UM BONDE CHAMADO TALENTO

Tenho especial carinho e admiração por esse grupo de jovens “negros e periféricos” como se definem os integrantes d’O Bonde. Sua trajetória iniciada em 2017, começou a marcar presença em nossos palcos com o infantil Quando Eu Morrer Vou Contar Tudo a Deus, seguiu entrando em nossos notebooks com a premiada peça-filme Desfazenda- Me Enterrem Fora Desse Lugar, que após a pandemia estreou nos palcos da cidade e agora completam o que eles chamam de Trilogia da Morte tratando da velhice em Bom Dia Eternidade.

O bonito dessa Trilogia da Morte, que denuncia como são (mal) tratados na nossa sociedade os corpos negros na infância, na vida adulta e na velhice é que ela o faz com muita poesia e com a visão de uma utopia possível, mas ainda não realizada. É uma trilogia da morte que exalta a vida.

A peça inicia com um verdadeiro show com lendários músicos Cacau Batera (80 anos), Luiz Alfredo Xavier (85 anos), Maria Inês (73 anos) e Roberto Mendes Barbosa (60 anos) acompanhados com a presença iluminada dos quatro integrantes d’O Bonde: Ailton Barros, Filipe Celestino, Jhonny Salaberg e Marina Esteves. Esse momento brilhante e alegre que contagia o público, é o início/fim do espetáculo.

A seguir desfilam perante os espectadores os relatos gravados dos quatro idosos do elenco, permeados por lembranças dos jovens, que aos poucos vão se amalgamando criando um todo, onde cada jovem é o espelho de um idoso. A narrativa não linear é muito bem amarrada na dramaturgia assinada por Johnny Salaberg.

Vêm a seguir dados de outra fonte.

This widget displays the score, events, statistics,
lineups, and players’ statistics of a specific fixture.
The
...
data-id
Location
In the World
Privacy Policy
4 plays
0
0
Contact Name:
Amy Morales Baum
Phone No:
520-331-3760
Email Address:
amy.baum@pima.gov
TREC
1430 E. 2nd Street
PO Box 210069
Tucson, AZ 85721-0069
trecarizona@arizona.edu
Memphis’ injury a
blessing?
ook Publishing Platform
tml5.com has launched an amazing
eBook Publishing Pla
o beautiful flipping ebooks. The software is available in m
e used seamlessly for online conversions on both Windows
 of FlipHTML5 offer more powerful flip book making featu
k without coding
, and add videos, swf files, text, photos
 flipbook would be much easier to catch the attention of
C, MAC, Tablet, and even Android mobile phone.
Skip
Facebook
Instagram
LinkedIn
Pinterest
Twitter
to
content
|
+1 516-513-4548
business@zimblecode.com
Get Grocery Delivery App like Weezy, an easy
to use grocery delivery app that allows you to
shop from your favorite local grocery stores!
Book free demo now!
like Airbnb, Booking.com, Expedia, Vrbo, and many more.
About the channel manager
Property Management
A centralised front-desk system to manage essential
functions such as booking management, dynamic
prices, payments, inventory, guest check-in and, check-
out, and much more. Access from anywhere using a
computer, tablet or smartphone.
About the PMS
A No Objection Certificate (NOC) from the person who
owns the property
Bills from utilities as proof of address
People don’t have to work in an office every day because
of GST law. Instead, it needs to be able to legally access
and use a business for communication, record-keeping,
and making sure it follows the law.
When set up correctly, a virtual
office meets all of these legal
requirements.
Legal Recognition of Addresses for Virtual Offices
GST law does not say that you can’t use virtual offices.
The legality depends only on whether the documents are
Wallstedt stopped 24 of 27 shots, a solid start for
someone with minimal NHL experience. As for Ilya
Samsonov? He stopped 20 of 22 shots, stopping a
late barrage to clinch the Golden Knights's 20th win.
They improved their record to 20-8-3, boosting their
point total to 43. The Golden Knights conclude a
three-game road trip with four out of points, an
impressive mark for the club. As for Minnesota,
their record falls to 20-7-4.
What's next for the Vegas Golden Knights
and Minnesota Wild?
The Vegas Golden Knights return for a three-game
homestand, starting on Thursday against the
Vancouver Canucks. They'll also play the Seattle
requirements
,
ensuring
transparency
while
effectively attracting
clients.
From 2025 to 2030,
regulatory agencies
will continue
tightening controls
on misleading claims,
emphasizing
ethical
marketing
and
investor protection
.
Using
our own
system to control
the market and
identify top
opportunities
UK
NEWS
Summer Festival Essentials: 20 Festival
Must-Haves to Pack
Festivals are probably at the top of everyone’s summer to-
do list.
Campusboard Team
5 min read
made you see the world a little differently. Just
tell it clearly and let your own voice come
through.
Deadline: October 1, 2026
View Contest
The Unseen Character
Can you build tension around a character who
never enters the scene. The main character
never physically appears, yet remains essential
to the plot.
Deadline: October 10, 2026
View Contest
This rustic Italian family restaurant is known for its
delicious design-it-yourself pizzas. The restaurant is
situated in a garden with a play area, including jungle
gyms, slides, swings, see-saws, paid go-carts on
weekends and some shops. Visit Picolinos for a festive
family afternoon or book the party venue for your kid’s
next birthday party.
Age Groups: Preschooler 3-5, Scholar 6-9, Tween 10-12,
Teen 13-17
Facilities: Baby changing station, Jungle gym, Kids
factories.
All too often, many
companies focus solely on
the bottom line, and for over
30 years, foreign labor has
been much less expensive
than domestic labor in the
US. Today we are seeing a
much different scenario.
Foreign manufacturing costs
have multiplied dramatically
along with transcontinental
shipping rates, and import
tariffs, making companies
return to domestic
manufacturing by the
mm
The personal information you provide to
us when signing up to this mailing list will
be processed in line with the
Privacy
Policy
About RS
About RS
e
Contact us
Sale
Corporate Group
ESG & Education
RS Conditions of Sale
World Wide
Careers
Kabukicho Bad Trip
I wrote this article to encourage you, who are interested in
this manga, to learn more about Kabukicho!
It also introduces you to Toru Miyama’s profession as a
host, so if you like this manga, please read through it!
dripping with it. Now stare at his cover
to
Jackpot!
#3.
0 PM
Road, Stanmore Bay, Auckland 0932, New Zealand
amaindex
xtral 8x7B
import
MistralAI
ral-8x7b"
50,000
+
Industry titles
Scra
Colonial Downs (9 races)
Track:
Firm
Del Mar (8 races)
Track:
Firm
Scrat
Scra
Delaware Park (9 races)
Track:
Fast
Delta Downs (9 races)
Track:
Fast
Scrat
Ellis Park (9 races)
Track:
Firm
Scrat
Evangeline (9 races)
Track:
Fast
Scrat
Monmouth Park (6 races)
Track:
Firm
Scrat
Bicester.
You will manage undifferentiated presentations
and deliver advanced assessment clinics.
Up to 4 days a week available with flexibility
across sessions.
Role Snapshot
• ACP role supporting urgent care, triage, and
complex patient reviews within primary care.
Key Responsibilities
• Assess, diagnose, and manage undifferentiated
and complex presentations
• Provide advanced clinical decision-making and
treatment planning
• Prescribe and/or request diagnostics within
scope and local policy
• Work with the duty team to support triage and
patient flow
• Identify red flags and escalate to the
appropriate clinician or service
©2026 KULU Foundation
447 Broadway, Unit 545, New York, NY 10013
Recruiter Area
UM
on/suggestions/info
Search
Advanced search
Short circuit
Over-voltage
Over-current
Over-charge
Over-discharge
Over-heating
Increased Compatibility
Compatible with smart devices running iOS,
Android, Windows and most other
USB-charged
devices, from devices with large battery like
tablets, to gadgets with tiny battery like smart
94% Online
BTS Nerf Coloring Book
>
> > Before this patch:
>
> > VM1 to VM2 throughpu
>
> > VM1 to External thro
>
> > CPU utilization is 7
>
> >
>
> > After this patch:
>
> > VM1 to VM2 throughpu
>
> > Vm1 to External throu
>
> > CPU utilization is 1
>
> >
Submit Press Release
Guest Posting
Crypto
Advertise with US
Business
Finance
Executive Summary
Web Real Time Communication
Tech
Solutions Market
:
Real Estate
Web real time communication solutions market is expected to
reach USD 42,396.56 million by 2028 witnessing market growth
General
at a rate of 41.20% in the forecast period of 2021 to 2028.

Em certos momentos, os relatos dos idosos são tão potentes e emocionantes, que chegam a ofuscar a cena ao vivo que acontece em seguida. Por sinal, para este espectador, algumas cenas ao vivo são muito longas, merecendo um corte que reduziriam beneficamente o espetáculo em uns vinte minutos.

Luiz Fernando Marques, nosso querido Lubi, assina direção, cenografia (que belas cortinas!) e figurinos do espetáculo da forma lúdica como é a proposta do grupo, auxiliado pela excelente direção musical de Fernando Alabê, pela precisa videografia concebida e operada por Gabriela Miranda e pela luz de Matheus Brant.

Bom Dia Eternidade é um trabalho que atinge profundamente corações e mentes dos espectadores, fazendo-os refletir sobre a situação da velhice (não só dos negros) e se emocionar com os belos momentos poéticos e com as músicas.

Voltar naquele quintal e sentir novamente o batuque dos quatro tamborins tocados por Marina, Johnny, Ailton e Filipe ao som da contagiante música é o desejo de todo espectador, que aplaude entusiasticamente o elenco no final da peça.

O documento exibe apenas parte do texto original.